Gross split in oil production sharing contracts
The Energy and Mineral Resources Ministry recently enacted the gross split production sharing contract (PSC) through ministry regulation no. 8/2017. As its distinct feature, the gross split PSC does not use the costrecovery mechanism, currently applied to all PSCs. The gross split scheme allocates oil and gas production to contracting parties based on gross production. This contrasts significantly with the traditional Indonesian PSC concept, where oil and gas production was shared between the government and companies (contractors) after deducting the production costs (cost recovery).
The regulation stipulates that the initial base splits for government and companies in the gross split PSC are 57 percent/43 percent and 52 percent/48 percent, for oil and natural gas respectively. The base splits are adjustable by incorporating other metrics, which are called variable and progressive components.
Variable components include the block status, the field’s location, the reservoir depth and type, the availability of supporting infrastructure, the content of carbon dioxide and hydrogen sulfide, the oil’s weight, local content and stages of production. Variable components can adjust contractors’ base splits negatively and positively. Each component’s adjustment varies, but it may range from 16 percent to minus 5 percent.
Furthermore, there are two progressive components, namely oil price and cumulative production. A lower Indonesian Crude Price (ICP) than US$40 per barrel will improve contractors’ base split by 7.5 percent, but if ICP skyrockets to $115 per barrel (or above), the contractors’ base split will be cut by 7.5 percent. Regarding the cumulative production, greater production means more reduction of contractors’ production split.
As already mentioned, the absence of a cost-recovery mechanism is one of the gross split PSC’s distinct features. In a traditional Indonesian PSC, cost recovery is essentially the capital and operating expenditures of upstream operation, which are paid and assumed in advance by oil and gas companies. Without capital and operating expenditures, it is impossible to run an upstream project.
A gross split PSC creates an impression that it erases cost recovery. The term “cost recovery” can be erased, but the costs (capital and operating expenditures) do not disappear because they are real business costs. They just no longer can come up as cost recovery.

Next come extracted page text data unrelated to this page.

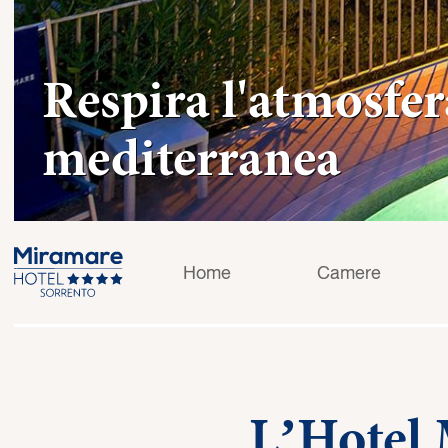
Respira l'atmosfer
mediterranea
Home
Camere
L’Hotel 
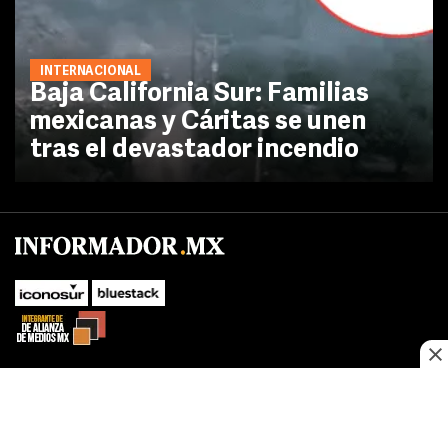
INTERNACIONAL
Baja California Sur: Familias
mexicanas y Cáritas se unen
tras el devastador incendio
No te pierdas las novedades de último momento.
¡Síguenos!
SUBIR
Este sitio web utiliza cookies propias y de terceros para optimizar su
FACEBOOK
TWITTER
navegacion, adaptarse a sus preferencias y realizar labores analiticas.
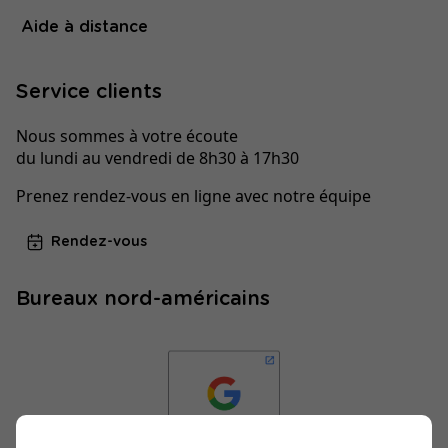
Aide à distance
Service clients
Nous sommes à votre écoute
du lundi au vendredi de 8h30 à 17h30
Prenez rendez-vous en ligne avec notre équipe
Rendez-vous
Bureaux nord-américains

As a matter of fact, Article 14 of the regulation states that contractors’ upstream costs can be deducted in calculating their income taxes. In this situation, it might be correct to say that a gross split PSC eliminates cost recovery terms and procedures, but capital and operating expenditures will continue to show up on oil companies’ income tax returns. As an important note, despite the gross split PSC not having a cost-recovery component; all upstream operational equipment purchased or procured by companies automatically belongs to the state.
Another distinct feature of a gross split PSC is how it allocates upstream project cash flows to contracting parties. Generally speaking, it is all about who gets what. For the state, a gross split PSC awards economic benefits such as share of production, bonuses and income taxes. In addition, the regulation also mentions that the state is entitled to receive indirect taxes (value added tax is an example of indirect taxes).
On the other side, what do contractors get out of gross split PSCs? Of course, they will receive a share of the production according to the percentage of their gross splits. However, they must still pay income taxes. Their upstream costs can be claimed in their tax calculation process. Contractors’ “net take” is simply their share of production less income taxes, bonuses, and indirect taxes. Thus, expressed percentages in the gross split PSC are not after-taxes.
Gross split PSCs also strictly divide governmental institution’s roles in relation to state revenue. As mentioned before, state revenues from gross split PSCs are a share of production, bonuses, income taxes and indirect taxes. The state’s share of production and bonuses (or non-taxes revenue) tend to fall within the role of energy ministry and upstream petroleum authority, while taxes are the responsibility of the Finance Ministry. The state’s non-tax revenues are taken without considering upstream costs, while taxes are calculated after costs.
Hence, there is the possibility that their perspectives on state revenue will be relatively fragmented. For a comparison, in the traditional PSCs, capital and operational expenditures (cost recovery) are deducted from oil and gas production to determine the amount of production to be shared between the government and companies. Companies then pay income taxes on their share of production.
In the new scheme, theoretically, the perspective of governmental institutions should intersect at cost recovery because it affects the size of production to be shared, which later serves as the base of production sharing (the government share of production is a non-tax revenue) and income taxes.
Prior to the gross split PSC, the government had introduced PSC variations such as sliding scale PSC and gross split sliding scale in 2015 (for non-conventional oil and gas), as well as the open bid split in 2016. The next oil and gas block auction will decide whether gross split PSC is better or worse than its predecessors in attracting new upstream investment.